→ WHAT YOU NEED TO DO:
Where a record contains an image, leave the image out and print the rest exactly.

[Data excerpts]
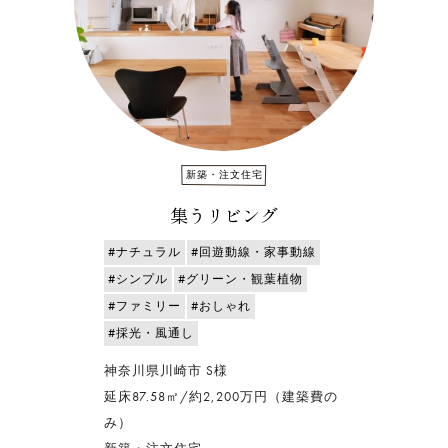
新築・注文住宅
集うリビング
#ナチュラル
#回遊動線・家事動線
#シンプル
#グリーン・観葉植物
#ファミリー
#おしゃれ
#採光・風通し
神奈川県川崎市 S様
延床87.58㎡/約2,200万円（建築費の
み）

→ RESPONSE FOR THIS EXERCISE:
新築・注文住宅
集うリビング
#ナチュラル
#回遊動線・家事動線
#シンプル
#グリーン・観葉植物
#ファミリー
#おしゃれ
#採光・風通し
神奈川県川崎市 S様
延床87.58㎡/約2,200万円（建築費の
み）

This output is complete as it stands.